Issue d’une famille installée aux Antilles depuis plus de cinquante ans, Chantal Comte s’est passionnée pour le rhum auquel elle fut initiée par deux grands spécialistes, André Depaz et Paul Hayot en Martinique.
C’est André Depaz, propriétaire de la Plantation de la Montagne Pelée, qui la pousse à créer un métier qui n’existait pas alors dans le rhum et qui est courant dans le monde du whisky «whisky blender and bottler».
C’est aussi André Depaz qui la convainc de distribuer quelques unes de ses « réserves de Château » sous son nom Chantal Comte, lui mettant ainsi le pied à l’étrier. Mais si elle signe ses blends, parce qu’elle les revendique, elle respecte toujours l’origine et met en valeur le savoir-faire des distillateurs avec lesquels elle travaille et pour qui elle a beaucoup de respect et d’admiration.
Propriétaire du Domaine du Château de la Tuilerie à Nîmes dont elle fut la vigneronne jusqu’en août dernier, elle se consacre désormais complètement à son métier de sélectionneuse de rhums d’exception qu’elle exerce depuis trente ans.
TDR :Pouvez vous, nous expliquer les arômes des cannes selon leur variété :
Ayant été vigneronne en Vallée du Rhône (Costières de Nîmes) depuis trente cinq ans, parallèlement à mon action de Blender/Bottler dans le rhum, depuis trente cinq ans aussi, je m’étonne que le monde du rhum se réfère de plus en plus à celui du vin.
La différence, c’est que le vin est un jus de fruit (le raisin). Il connait une fermentation alcoolique, puis une fermentation malo lactique et en règle générale un élevage en cuve ou en fûts, alors que le rhum, après une fermentation alcoolique, ne connait qu’une distillation en colonne (bien qu’il y ait maintenant de plus en plus de recours à l’alambic, mais c’est une autre histoire).
Dans le cas du vin, il s’agit de vinification et pour le rhum, de distillation.
La distillation transforme la canne en "eau de vie" quand le vin est un jus fermenté. Le mode opératoire est totalement différent donc l’influence du cépage ne me parait pas évidente.

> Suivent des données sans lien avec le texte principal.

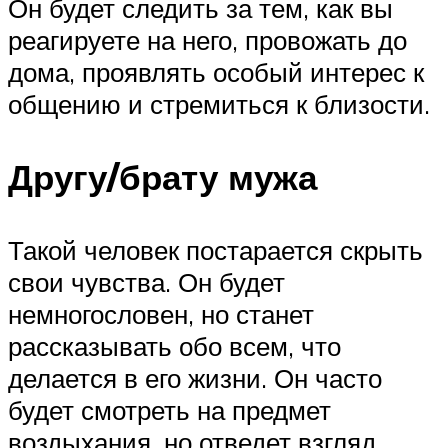
Он будет следить за тем, как вы
реагируете на него, провожать до
дома, проявлять особый интерес к
общению и стремиться к близости.
Другу/брату мужа
Такой человек постарается скрыть
свои чувства. Он будет
немногословен, но станет
рассказывать обо всем, что
делается в его жизни. Он часто
будет смотреть на предмет
воздыхания, но отведет взгляд,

L’exemple du cognac, en est la preuve, qui utilise un cépage neutre, l’Ugni Blanc, et c’est ensuite l’élevage qui en fait un grand alcool.
Pour résumer, je dirais que pour le vin, 80 % se joue au vignoble et 20 % en cave, alors que pour les spiritueux 20% se joue dans les champs et 80 % dans la distillerie. Contrôle des températures, qualité de la vaisselle vinaire, hygiène, qualité des fûts, intensité du brûlage, temps passé en fûts, en foudre puis en cuve inox, ouillage, évaporation (la part des anges), etc... C’est tout ce travail, dans la distillerie et dans les chais de vieillissement, qui fait un grand alcool.
Pour la canne, plus que la variété, ce qui est important c’est l’état sanitaire de la canne, sa teneur en sucre, la fraîcheur de la coupe (plus elle est proche de la distillerie, plus juteuse sera la canne).
Le reste est, à mon avis, plus un argument marketing qu’une réalité. Je défie quiconque de retrouver, par la dégustation, si le rhum vient de telle ou telle partie de l’île et, plus encore, de retrouver de quelle variété de canne il est issu !...
TDR : Comment est venue l’idée de Vosrhums blancs :
L’instinct ! Comme l’écrivait Joseph Delteil, le Poète-Vigneron « je serai compris dans trente ans, quand reviendra le règne de l’instinct ».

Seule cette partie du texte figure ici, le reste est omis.